The 5th U.S. Circuit Court of Appeals, based in New Orleans, rejected an appeal by the Biden administration to reinstate its student debt relief program.
The three-judge panel was comprised of an appointee from each of the last three presidents. The Biden administration was appealing to try overturning the November 10 decision by U.S. District Judge Mark Pittman of Fort Worth, Texas, to strike down the administration’s student debt relief program. The decision by Judge Pittman crippled Biden’s touted $400 billion relief program.
“It is ordered that appellants’ opposed motion for stay pending appeal is denied,” said the court filing. “It is further ordered that this matter is expedited to the next available randomly designated regular oral argument panel. The Clerk is directed to issue a schedule for expedited briefing thereafter.”
In Pittman’s ruling, he called President Biden’s program “one of the largest exercises of legislative power without congressional authority in the history of the United States.”
The decision of the 5th Circuit was made one day before the December 1 deadline the Biden administration requested “to allow the government to seek relief from the Supreme Court” if necessary.
Two court decisions prevented Biden’s student debt relief promise
Pittman’s ruling was one of only two that have prevented the Department of Education from moving forward with granting millions of borrowers student debt relief.
The Biden administration has asked the United States Supreme Court to lift an order by the St. Louis-based 8th Circuit Court of Appeals that had blocked it from canceling student loans.
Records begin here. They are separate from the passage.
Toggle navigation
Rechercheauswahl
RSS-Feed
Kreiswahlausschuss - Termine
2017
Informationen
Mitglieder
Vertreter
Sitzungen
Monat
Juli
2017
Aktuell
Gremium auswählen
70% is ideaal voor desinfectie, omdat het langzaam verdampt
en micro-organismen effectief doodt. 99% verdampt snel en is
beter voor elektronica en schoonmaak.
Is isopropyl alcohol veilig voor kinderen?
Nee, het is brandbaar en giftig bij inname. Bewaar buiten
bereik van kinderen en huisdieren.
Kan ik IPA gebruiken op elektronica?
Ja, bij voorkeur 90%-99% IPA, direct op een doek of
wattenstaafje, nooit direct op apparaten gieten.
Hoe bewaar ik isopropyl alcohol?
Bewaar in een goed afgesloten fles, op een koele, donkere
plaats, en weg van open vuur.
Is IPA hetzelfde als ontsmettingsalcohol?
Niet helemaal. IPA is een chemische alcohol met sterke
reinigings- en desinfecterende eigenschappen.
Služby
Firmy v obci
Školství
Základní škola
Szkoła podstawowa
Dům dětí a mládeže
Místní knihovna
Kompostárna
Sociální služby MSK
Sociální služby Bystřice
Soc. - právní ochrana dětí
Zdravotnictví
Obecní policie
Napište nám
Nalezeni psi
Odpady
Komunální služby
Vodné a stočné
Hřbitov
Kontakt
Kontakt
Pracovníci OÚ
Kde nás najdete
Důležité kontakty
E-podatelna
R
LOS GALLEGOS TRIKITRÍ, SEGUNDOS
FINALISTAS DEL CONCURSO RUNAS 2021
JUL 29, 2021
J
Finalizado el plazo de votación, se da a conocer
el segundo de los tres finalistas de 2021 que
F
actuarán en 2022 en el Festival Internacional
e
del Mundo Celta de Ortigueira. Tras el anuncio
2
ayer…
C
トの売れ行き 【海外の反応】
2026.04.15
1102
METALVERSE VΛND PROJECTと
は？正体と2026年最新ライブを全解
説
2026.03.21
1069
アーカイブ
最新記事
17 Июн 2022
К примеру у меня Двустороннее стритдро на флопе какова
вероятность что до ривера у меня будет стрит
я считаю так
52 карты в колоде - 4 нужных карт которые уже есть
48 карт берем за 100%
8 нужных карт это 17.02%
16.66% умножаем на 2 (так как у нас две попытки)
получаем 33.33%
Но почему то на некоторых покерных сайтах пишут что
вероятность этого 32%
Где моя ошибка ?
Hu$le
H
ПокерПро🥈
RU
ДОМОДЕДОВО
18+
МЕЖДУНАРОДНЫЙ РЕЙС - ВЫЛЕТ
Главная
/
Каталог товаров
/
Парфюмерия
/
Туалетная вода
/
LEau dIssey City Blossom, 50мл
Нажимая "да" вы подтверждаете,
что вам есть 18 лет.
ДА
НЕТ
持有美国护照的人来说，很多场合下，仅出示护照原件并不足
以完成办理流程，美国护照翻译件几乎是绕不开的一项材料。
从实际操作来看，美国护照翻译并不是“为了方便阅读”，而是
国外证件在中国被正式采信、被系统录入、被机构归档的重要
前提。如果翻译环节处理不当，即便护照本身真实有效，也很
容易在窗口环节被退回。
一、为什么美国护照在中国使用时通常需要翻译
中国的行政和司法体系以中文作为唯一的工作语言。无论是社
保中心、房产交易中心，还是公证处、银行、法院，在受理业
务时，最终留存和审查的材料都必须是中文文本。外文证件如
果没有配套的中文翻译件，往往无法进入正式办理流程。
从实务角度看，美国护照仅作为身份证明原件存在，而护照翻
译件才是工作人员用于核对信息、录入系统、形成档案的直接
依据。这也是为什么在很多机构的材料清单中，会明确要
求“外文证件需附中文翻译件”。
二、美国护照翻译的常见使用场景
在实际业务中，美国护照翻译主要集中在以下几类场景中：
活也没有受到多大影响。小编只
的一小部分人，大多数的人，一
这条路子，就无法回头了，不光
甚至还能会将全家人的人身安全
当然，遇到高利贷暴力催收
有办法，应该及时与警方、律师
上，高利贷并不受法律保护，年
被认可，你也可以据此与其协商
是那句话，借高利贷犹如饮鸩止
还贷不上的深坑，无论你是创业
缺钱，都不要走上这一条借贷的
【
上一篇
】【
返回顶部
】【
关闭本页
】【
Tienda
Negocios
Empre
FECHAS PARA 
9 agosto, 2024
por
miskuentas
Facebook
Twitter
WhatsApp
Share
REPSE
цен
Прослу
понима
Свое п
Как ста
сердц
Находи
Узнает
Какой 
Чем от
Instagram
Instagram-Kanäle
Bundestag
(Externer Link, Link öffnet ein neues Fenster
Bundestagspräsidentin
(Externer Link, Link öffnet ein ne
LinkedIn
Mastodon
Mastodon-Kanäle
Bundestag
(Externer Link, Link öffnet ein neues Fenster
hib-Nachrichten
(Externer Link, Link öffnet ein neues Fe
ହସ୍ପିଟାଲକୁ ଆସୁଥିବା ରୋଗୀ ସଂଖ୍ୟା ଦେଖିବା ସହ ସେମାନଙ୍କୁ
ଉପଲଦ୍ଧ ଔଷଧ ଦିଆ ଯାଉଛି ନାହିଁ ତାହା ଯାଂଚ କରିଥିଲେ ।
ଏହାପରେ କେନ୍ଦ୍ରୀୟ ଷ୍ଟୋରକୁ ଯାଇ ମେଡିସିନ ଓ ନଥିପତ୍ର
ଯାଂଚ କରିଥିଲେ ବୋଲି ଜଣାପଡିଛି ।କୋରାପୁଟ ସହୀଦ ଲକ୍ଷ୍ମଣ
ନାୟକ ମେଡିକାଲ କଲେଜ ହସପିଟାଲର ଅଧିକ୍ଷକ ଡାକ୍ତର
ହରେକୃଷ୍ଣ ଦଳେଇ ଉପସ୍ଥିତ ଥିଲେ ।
President Biden announced in August that the government of the U.S. would forgive up to $10,000 per year in student loan debt for borrowers earning less than $125,000 per year or $250,000 for married couples. Students who have received Pell Grants will have up to $20,000 in student debt canceled.
During the 2020 presidential campaign, then-candidate Biden promised to help debt-saddled former college students. However, his program has drawn strong opposition from Republicans, who have described it as shifting the debt burden from wealthy elites to lower-income Americans.
In September, the Congressional Budget Office calculated the debt forgiveness program would cost taxpayers close to $400 billion.
Court orders in multiple lawsuits have blocked the student debt relief plan since late October. The federal government has stopped collecting applications for debt relief while the legal battles over it proceed.
The recent order comes after a case brought by a conservative advocacy group, the Job Creators Network Foundation, on behalf of two borrowers in Texas who claim their education debt was unfairly excluded from the program.
In another lawsuit, six Republican-led states ask the Supreme Court to keep Biden’s plans on hold while their legal challenge proceeds. State officials argue the president overstepped his executive authority by authorizing the program with no congressional approval, which will impact local loan servicers negatively.